Work to be completed: Every line below that mentions the word "data" should be copied out.

Entries provided:
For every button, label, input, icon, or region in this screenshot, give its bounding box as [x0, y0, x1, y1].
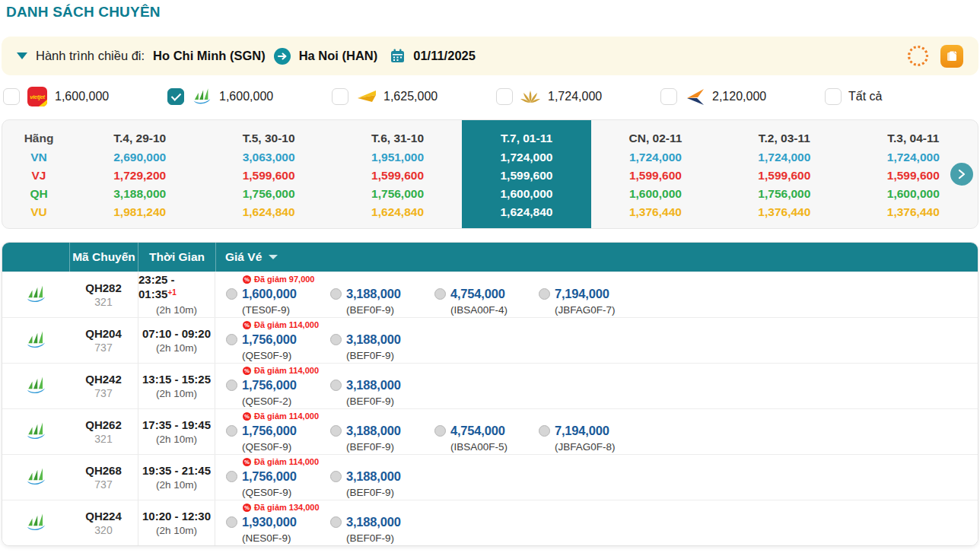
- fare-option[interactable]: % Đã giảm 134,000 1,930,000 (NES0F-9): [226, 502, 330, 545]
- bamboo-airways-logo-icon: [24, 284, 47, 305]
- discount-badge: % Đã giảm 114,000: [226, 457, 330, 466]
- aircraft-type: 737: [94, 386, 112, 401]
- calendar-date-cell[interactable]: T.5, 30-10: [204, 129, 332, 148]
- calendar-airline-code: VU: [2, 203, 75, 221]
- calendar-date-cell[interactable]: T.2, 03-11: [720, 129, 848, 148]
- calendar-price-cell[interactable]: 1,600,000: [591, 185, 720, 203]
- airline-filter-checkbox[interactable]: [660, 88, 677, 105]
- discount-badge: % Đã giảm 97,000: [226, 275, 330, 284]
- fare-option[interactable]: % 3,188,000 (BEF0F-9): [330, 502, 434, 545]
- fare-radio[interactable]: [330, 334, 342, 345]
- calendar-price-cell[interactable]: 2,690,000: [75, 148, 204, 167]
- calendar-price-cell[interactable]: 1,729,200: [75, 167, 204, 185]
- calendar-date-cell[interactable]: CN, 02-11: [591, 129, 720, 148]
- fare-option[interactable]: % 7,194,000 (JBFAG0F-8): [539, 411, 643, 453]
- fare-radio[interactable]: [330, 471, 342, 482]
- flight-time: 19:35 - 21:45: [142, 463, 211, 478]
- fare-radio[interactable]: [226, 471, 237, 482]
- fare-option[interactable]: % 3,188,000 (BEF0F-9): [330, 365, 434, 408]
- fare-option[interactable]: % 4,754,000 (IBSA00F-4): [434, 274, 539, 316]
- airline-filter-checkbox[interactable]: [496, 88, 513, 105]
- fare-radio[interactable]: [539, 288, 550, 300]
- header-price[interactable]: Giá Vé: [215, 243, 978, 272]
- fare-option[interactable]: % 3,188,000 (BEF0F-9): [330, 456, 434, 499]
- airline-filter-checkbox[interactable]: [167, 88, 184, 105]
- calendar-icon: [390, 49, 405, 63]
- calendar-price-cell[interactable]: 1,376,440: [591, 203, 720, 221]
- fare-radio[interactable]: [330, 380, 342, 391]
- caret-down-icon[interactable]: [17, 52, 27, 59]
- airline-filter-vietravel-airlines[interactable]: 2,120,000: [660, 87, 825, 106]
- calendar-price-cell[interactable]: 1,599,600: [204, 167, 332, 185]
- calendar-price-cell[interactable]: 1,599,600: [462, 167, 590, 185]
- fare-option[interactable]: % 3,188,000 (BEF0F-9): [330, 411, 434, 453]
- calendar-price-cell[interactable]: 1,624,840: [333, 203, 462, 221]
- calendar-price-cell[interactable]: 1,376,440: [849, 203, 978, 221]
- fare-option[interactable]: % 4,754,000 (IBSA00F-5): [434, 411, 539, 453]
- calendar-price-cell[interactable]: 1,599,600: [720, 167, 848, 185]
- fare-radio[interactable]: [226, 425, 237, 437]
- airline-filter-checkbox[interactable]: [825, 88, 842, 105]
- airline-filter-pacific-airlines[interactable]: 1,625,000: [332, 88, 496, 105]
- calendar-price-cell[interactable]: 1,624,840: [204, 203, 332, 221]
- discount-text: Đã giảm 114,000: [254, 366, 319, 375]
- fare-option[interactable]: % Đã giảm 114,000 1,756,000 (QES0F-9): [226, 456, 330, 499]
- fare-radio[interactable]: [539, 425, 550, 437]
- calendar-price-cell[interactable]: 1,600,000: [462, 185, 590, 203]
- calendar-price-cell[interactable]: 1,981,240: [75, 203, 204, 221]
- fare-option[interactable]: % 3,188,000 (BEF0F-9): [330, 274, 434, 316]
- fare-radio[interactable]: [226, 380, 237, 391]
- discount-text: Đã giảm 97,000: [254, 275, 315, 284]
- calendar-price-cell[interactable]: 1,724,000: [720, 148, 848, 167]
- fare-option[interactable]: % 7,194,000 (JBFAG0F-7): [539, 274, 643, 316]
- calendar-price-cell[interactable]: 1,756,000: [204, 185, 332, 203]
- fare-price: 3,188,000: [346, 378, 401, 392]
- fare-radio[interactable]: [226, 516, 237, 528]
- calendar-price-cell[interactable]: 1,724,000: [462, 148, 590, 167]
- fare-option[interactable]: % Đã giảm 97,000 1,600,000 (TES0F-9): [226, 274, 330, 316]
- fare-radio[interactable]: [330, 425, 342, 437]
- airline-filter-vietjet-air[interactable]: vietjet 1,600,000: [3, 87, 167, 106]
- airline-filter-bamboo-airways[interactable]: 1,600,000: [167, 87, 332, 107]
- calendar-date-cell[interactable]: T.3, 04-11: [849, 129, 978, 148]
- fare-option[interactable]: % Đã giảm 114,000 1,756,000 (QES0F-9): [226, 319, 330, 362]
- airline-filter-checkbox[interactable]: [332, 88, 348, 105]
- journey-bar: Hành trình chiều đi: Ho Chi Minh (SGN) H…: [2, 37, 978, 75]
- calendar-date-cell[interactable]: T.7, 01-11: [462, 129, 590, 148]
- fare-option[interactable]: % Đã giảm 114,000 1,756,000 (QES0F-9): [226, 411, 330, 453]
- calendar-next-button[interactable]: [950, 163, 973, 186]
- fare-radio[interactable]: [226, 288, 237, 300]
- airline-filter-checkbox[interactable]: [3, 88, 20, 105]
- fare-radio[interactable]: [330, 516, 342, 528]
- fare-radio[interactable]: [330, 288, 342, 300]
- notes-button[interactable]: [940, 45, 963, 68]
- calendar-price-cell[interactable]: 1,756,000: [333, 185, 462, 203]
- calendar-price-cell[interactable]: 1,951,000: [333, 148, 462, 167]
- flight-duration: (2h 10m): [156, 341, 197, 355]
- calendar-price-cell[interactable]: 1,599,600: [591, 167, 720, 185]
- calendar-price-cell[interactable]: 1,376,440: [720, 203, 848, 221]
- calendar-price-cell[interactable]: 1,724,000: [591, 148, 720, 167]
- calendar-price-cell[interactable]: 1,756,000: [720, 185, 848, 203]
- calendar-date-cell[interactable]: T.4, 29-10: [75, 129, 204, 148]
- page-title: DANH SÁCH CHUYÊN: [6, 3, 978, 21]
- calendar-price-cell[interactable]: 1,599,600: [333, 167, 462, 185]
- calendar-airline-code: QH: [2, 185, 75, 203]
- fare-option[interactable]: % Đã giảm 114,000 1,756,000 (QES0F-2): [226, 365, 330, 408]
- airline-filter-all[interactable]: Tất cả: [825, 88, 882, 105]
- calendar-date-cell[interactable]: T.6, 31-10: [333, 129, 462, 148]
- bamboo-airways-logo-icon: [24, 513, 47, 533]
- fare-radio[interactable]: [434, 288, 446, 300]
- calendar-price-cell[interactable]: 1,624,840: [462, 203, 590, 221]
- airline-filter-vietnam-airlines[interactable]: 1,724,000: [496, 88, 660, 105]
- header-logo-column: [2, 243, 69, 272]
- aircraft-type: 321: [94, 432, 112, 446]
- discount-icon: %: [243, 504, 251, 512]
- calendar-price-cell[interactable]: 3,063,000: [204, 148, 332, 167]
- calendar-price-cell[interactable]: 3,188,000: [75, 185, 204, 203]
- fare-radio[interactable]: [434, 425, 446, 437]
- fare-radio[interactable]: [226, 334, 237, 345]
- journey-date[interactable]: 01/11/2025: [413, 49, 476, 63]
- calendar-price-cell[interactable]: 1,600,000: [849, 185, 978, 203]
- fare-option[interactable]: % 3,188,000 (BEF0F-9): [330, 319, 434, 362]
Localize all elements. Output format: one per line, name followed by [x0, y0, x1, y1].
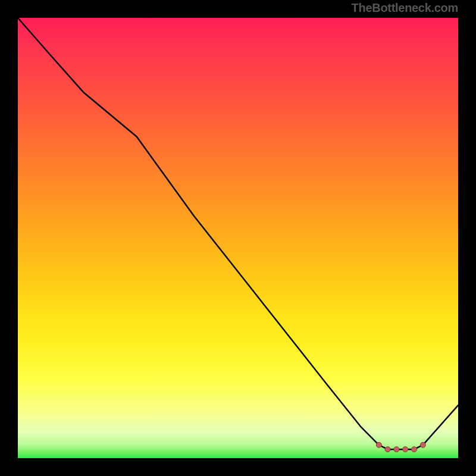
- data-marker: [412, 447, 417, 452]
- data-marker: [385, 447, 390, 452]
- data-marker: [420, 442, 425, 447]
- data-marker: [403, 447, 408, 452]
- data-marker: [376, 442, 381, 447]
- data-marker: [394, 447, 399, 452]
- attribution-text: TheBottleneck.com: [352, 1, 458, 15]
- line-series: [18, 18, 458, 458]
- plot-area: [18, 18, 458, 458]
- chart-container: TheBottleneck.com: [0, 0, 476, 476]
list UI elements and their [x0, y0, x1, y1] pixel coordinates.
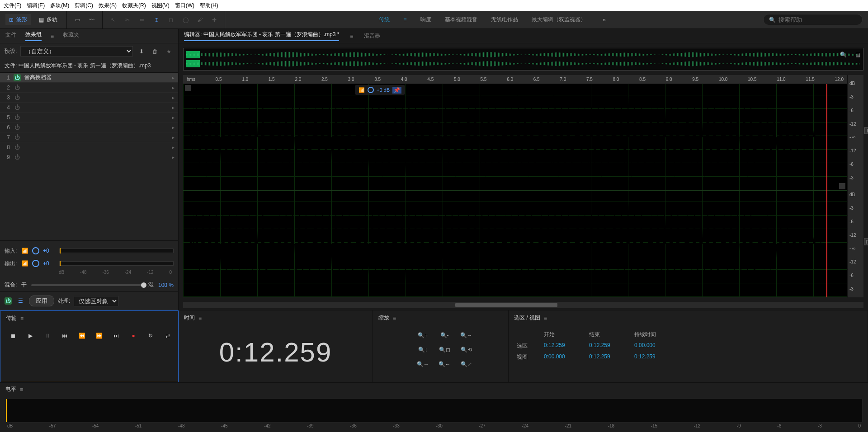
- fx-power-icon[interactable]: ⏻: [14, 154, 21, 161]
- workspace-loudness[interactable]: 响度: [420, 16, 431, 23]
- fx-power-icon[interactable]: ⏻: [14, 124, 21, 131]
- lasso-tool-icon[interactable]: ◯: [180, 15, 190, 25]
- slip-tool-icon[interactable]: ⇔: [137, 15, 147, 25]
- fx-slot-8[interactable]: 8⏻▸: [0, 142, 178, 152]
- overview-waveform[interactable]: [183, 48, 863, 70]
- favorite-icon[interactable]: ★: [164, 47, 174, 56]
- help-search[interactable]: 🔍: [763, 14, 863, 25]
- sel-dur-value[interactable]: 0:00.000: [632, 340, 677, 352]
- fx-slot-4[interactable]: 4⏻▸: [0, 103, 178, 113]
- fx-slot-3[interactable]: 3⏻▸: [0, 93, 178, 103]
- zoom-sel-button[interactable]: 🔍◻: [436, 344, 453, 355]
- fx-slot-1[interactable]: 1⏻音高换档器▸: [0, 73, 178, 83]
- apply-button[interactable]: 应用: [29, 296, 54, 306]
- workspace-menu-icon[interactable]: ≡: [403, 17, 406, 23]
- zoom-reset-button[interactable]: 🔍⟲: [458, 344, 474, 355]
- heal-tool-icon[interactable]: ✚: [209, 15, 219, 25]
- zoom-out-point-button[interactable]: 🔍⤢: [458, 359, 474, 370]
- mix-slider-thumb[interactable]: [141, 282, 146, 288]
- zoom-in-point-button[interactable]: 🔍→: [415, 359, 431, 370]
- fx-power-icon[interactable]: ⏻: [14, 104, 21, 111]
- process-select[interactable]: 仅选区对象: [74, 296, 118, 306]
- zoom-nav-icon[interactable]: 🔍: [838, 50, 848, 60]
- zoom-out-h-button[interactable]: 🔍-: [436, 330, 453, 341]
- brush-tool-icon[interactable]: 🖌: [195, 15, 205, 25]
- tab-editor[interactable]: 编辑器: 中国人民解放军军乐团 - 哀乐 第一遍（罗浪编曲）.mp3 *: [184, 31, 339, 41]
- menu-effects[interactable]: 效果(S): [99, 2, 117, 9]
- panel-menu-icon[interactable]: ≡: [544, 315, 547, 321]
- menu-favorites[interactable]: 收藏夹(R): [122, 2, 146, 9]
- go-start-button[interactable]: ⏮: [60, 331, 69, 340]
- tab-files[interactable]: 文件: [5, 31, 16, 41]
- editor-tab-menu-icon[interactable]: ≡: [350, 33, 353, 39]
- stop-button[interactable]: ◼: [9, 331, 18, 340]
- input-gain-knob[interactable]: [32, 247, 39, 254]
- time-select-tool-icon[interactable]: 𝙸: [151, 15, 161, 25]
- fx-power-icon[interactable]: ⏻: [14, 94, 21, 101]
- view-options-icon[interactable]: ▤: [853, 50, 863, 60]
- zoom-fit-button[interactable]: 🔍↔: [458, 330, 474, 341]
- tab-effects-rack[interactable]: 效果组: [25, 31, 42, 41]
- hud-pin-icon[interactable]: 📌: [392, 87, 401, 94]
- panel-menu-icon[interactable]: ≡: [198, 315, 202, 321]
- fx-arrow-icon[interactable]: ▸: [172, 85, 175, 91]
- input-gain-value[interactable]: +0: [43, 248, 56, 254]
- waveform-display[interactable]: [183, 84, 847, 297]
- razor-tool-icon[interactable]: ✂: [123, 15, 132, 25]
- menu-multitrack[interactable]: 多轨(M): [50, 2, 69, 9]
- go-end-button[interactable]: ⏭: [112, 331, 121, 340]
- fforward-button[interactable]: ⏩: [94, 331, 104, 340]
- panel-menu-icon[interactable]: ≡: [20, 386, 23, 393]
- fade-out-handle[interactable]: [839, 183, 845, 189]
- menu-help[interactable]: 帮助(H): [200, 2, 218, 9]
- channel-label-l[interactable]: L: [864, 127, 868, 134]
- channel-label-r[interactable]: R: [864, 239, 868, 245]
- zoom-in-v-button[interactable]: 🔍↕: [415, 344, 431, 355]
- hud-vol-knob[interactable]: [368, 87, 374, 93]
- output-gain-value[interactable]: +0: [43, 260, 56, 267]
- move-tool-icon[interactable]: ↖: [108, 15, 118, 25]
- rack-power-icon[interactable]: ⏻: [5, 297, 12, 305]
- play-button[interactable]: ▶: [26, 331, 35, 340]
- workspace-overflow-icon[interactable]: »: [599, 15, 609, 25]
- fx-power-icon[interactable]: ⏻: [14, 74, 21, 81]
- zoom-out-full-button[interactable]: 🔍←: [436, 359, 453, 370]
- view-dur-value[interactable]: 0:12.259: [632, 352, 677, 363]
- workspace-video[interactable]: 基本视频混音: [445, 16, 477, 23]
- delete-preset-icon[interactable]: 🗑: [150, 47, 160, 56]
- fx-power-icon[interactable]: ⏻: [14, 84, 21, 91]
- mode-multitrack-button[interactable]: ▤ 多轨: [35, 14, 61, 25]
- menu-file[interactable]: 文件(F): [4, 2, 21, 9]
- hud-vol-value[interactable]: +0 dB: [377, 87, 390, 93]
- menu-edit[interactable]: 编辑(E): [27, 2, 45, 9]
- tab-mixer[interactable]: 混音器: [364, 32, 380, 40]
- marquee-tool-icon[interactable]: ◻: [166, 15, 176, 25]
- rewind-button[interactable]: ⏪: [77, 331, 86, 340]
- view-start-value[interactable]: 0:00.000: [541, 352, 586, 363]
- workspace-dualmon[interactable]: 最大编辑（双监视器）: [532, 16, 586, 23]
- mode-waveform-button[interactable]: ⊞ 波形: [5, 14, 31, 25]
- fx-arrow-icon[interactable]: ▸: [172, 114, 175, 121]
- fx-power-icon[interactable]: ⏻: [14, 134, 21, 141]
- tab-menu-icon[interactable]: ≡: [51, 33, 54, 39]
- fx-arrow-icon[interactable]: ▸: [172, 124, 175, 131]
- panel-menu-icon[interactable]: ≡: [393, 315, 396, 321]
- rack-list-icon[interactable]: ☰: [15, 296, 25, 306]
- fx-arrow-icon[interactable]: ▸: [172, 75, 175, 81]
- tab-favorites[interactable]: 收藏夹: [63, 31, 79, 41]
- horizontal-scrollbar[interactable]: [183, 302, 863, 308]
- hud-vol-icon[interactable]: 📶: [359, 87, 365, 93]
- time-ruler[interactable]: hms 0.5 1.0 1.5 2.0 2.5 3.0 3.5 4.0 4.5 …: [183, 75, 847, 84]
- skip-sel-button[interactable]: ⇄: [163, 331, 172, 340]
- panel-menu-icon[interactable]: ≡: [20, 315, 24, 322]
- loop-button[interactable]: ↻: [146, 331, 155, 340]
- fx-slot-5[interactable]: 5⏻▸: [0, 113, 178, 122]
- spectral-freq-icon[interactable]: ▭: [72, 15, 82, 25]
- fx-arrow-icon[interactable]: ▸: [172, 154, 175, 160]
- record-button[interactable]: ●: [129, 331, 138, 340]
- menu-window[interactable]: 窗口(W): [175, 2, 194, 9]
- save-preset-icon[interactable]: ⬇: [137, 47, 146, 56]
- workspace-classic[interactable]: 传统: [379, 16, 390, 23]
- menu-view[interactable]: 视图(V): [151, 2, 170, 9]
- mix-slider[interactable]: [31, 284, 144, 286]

Response:
- data-marker: [412, 447, 417, 452]
- data-marker: [385, 447, 390, 452]
- data-marker: [420, 442, 425, 447]
- data-marker: [403, 447, 408, 452]
- data-marker: [376, 442, 381, 447]
- data-marker: [394, 447, 399, 452]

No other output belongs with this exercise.